Thursday, March 3, 2016 12:18 am
Can Gonzales defeat Madigan?
Blair Hull, the hugely wealthy but unsuccessful 2004 Democratic candidate for U.S. Senate, directly accounts for $100,000 of the $300,000 which the Illinois United for Change PAC has raised since late January (maybe double that, because it’s unclear who controls a company responsible for another $100K). The independent expenditure committee has so far reported spending money only on Gonzales.
I was able to reach Hull through an intermediary to ask him why he decided to get involved against his fellow Democrat Madigan in the primary. He would only communicate by e-mail, and didn’t respond to a follow-up question.
Hull said he believes Gonzales gives the state “an opportunity for a fresh start,” and predicted his candidate, an entrepreneur who received an MBA from MIT, would be a “true statesmen” in the General Assembly.
Speaker Madigan, Hull said, “is not a team player.” Madigan “does not cooperate well with others,” and gave as an example Madigan’s lone refusal out of all 50 state party chairmen to work with the national party on sharing voter information. Madigan, Hull said, “wanted to control the voter file because he wanted to control who was elected in the state of Illinois.” He said his view was “amplified” when he discovered that Madigan opposed same-day voter registration (although that is now state law with Madigan’s backing).
“This lack of cooperation and team work has led to the dismal condition of our state today,” Hull claimed. “I believe the state of Illinois and the legislature would be improved significantly without Michael Madigan.”
And with that, he politely signed off, saying he hoped what he said was helpful and looked forward to “speaking with you after March 16.” So, that’s that until after the March 15 primary, I suppose.
So far, Illinois United for Change has sent three mailers which have all said positive stuff about Gonzales.
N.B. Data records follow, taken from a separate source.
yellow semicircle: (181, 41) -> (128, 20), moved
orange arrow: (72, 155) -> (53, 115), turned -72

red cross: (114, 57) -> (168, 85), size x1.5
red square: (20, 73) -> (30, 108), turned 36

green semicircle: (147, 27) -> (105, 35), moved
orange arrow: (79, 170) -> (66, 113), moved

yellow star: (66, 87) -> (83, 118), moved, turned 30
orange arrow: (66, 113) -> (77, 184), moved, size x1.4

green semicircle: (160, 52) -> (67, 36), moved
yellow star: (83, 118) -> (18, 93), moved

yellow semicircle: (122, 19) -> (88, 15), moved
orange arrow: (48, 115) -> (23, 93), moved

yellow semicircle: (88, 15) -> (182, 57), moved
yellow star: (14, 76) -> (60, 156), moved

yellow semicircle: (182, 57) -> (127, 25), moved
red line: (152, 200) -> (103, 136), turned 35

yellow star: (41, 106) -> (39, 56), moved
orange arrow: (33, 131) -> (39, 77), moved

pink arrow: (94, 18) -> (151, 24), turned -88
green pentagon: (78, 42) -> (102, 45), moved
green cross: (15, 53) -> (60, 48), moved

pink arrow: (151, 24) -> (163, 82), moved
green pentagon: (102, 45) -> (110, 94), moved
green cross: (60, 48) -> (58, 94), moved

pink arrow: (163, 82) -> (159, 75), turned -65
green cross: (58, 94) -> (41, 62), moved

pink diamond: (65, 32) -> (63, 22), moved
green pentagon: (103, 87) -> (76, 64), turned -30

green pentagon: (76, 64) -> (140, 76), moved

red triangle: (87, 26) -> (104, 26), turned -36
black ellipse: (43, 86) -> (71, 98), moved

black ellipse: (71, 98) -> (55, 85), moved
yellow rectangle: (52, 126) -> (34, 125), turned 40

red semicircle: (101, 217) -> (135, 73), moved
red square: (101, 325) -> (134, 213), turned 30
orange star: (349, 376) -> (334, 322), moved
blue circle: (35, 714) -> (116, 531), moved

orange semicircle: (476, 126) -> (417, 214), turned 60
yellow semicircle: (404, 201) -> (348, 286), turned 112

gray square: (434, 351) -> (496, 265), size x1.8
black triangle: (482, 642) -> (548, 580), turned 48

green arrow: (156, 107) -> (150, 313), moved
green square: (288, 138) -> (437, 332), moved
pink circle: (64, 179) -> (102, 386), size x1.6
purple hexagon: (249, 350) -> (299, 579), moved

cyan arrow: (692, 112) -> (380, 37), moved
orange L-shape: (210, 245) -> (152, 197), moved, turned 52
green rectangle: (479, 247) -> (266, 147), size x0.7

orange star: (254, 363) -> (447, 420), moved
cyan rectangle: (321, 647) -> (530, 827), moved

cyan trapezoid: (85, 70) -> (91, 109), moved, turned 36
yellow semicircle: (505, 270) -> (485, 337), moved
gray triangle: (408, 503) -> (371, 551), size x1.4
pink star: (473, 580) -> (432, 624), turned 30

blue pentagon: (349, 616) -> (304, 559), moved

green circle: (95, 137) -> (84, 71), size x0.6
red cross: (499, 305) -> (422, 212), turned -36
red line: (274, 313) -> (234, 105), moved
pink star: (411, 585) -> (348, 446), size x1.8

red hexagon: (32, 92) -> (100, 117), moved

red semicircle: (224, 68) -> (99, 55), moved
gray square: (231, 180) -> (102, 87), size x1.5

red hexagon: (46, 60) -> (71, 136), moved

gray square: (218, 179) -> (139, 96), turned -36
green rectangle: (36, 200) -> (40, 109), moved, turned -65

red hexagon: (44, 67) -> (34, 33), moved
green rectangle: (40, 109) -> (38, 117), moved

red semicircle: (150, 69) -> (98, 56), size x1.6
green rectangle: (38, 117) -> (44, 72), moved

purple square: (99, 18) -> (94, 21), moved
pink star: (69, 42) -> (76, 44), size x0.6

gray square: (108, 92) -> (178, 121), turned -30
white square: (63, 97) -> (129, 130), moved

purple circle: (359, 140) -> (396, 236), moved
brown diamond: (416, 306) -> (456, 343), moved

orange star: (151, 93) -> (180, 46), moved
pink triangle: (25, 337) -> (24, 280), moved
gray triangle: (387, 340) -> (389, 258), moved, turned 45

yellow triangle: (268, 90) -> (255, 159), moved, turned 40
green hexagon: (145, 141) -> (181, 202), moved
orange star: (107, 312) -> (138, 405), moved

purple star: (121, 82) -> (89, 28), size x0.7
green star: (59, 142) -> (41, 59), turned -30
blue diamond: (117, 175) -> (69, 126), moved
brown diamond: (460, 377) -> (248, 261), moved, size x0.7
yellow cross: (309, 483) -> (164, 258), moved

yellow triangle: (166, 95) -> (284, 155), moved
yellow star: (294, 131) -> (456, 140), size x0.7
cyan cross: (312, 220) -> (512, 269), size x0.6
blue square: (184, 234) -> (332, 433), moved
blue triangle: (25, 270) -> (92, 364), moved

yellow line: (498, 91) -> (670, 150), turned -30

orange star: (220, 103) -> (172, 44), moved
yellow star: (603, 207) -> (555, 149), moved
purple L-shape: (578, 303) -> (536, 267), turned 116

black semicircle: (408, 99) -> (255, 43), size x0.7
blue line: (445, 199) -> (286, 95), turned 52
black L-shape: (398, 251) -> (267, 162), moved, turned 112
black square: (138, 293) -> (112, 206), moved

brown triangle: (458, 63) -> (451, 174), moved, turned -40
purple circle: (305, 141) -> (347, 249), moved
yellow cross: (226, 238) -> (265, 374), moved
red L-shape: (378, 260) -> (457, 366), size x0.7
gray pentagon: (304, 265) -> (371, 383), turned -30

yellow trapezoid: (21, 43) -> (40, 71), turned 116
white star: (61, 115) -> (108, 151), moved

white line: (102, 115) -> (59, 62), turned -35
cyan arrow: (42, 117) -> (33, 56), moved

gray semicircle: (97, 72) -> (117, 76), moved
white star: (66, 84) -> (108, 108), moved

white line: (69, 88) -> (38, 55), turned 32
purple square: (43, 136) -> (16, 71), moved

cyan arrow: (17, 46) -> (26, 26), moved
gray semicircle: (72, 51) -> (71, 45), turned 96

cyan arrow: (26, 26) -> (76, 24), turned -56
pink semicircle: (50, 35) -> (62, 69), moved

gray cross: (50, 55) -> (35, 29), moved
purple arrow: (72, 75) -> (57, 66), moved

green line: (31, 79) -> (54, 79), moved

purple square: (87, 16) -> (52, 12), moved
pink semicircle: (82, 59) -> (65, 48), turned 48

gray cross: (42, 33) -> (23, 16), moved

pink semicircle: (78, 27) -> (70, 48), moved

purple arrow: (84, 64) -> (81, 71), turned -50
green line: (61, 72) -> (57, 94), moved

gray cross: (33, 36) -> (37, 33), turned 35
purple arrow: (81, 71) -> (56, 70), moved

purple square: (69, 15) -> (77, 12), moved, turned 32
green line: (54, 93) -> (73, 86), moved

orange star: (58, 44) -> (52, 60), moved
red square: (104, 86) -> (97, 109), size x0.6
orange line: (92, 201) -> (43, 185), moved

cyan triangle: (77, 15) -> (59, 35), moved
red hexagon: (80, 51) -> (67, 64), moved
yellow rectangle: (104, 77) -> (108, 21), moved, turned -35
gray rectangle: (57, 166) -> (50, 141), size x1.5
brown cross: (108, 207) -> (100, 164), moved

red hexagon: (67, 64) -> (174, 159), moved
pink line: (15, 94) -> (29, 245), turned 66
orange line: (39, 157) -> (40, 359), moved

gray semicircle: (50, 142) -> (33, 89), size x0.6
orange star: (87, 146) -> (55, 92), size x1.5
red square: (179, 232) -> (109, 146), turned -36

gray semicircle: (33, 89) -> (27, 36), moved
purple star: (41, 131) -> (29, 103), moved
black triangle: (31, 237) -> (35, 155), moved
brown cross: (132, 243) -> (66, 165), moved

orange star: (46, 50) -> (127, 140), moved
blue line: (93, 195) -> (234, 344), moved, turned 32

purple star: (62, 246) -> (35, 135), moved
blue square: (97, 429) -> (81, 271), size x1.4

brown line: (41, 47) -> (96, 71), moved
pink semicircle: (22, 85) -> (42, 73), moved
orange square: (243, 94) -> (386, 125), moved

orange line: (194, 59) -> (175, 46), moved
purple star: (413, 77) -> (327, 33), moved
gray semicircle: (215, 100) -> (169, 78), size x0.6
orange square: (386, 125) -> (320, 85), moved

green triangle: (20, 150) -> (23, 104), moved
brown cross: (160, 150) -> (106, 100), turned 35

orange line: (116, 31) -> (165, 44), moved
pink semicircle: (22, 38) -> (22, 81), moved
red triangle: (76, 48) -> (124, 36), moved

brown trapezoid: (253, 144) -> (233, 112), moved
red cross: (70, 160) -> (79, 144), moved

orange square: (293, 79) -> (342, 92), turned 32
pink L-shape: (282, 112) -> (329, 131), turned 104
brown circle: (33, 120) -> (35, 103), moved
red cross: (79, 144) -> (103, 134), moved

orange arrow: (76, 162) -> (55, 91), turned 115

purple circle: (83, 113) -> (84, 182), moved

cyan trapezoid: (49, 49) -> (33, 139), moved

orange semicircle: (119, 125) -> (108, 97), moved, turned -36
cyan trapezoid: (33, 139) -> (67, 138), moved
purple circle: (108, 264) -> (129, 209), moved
It’s widely expected that the group will go negative on Madigan soon, perhaps even by the time you read this.
Is it possible that Madigan could actually lose? Well, the Speaker appears to be working his district like that very thing could happen, which means he’s leaving no stone unturned. His own polling reportedly shows him ahead by a 6-1 margin but everybody is operating under the assumption that respondents may not be telling the truth.
Madigan has unleashed the hounds on Gonzales, dredging up some long ago arrests and a felony conviction, and even finding a letter from Cook County State’s Attorney Anita Alvarez that strongly argued against a gubernatorial pardon, which Gonzales eventually received. Gonzales’ campaign originally claimed Madigan had “lied” and the Alvarez quote was “faked,” but relented when I showed them the actual letter.
Four years ago, Madigan was challenged by another Latino candidate who was trumpeted by some in the media as a possible winner because his district is dominated by Latino-Americans. Madigan ended up winning that race by a huge margin. Gonzales is different, though, because the Latino candidate has far more money than anybody has ever had against Madigan.
Madigan received 9,860 votes in his contested 2012 Democratic primary out of 13,021 votes cast. His own 13th Ward accounted for 6,464 of those Madigan votes, out of 7,870 cast.
Madigan’s massive political organization backed Mayor Rahm Emanuel last year, and in the runoff Emanuel received 56 percent in Madigan’s 13th Ward to Cook County Commissioner Chuy Garcia’s 44 percent, which clearly shows that the ward’s Latino voters can be convinced to vote for a white incumbent against a credible Latino opponent. And the liberal Garcia is now supporting Madigan, which should help.
Much of Gonzales’ money is coming from folks who backed Gov. Bruce Rauner’s campaign, including Hull, who told the Chicago Sun-Times in 2014 that he contributed to Rauner because “I admire wealthy people who want to serve… People who are wealthy can really do what they believe; they can push for the right reforms.”
Gov. Rauner is horribly unpopular in Chicago and among suburban Democrats, so it’s difficult to see how Gonzales can pull this off if Madigan continues the attack by tying Gonzales to the Republican governor. It’s not a huge stretch to suggest, for some Democrats, that’s almost as bad as a felony conviction – and maybe worse in some households.
I suppose stranger things have happened, though, which is what is pushing Madigan so hard.